Our results on the Yelp dataset showed that a domain-specific trained LSTM model outperformed all other models in overall performance, achieving 77% across all macro-level metrics, despite having significantly fewer parameters than the BERT-based models. The Bi-LSTM architecture yielded results comparable to the LSTM, indicating that bidirectional processing did not provide substantial added value in this context. It appeared that RoBERTa had an overall tendency to classify text as positive, a bias it shares with BERTweet. RoBERTa also performed poorly in classifying neutral Yelp reviews. Although overall RoBERTa performed worse than LSTM, it achieved an impressive recall of 91% on positive sentiments, which is high, but with an F1 score of only 68%, which can be explained by the bias of the method toward positive outputs. On the other hand, BERT achieved an impressive 88% recall on negative sentiments but with a precision of 62%, reflecting its tendency to classify text inputs as negative.
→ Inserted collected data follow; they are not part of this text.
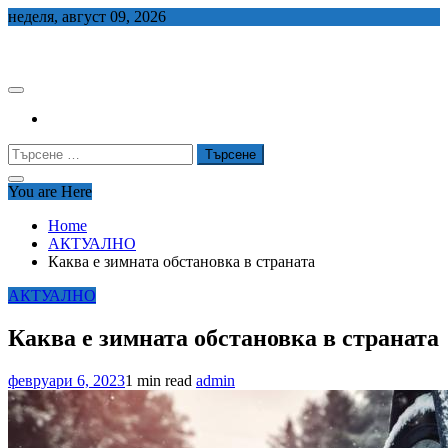
Skip
неделя, август 09, 2026
to
СЕДЕМ БГ
content
Търсене
за:
You are Here
Home
АКТУАЛНО
Каква е зимната обстановка в страната
АКТУАЛНО
Каква е зимната обстановка в страната
февруари 6, 2023
1 min read
admin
To further assess the robustness and transferability of the LSTM model, we evaluated its performance on three additional datasets of varying nature: Google Maps restaurant reviews, Amazon product reviews, and the SemEval 2017 Task 4 dataset containing manually annotated Tweets. On the Google Maps restaurant reviews dataset, which shares a similar domain and structure with the Yelp reviews dataset, the LSTM achieved performance levels comparable to BERT, with the macro-level metrics slightly above 70%, outperforming RoBERTa and BERTweet, which remained below 65%. However, on the Amazon product reviews dataset, BERT clearly outperformed all other models, including LSTM, which trailed behind with lower accuracy and macro-F1 scores, especially due to the domain shift and imbalanced class distribution. On the SemEval Tweet dataset, transformer models fine-tuned on social media text—namely BERTweet and RoBERTa—demonstrated superior performance, achieving macro-scores of around 70%, while LSTM lagged behind with macro-precision and F1 score values below 50%.
These findings suggest that well-tuned LSTM architectures offer a lightweight and effective alternative to large pretrained transformer models, particularly for structured and domain-specific datasets like Yelp reviews. Nonetheless, BERT-based pipelines remain attractive due to their ease of use, rapid implementation, and generalization capabilities. Particularly if one wants to use the same model on texts of a diverse nature, BERT-based models are better suited, since the performance of LSTM decreases when applied to a test set with a different nature than the training set. LSTMs are simpler and faster but offer fewer generalization capabilities.
Future work will expand the scope of evaluation to explore architectural variations in the LSTM network (e.g., number of layers and hidden size) and assess the impact of embedding dimensions and sequence length. Investigating the relationship between dataset size and model performance will also be critical in determining the optimal training strategies and the scalability of these models for real-world sentiment classification tasks.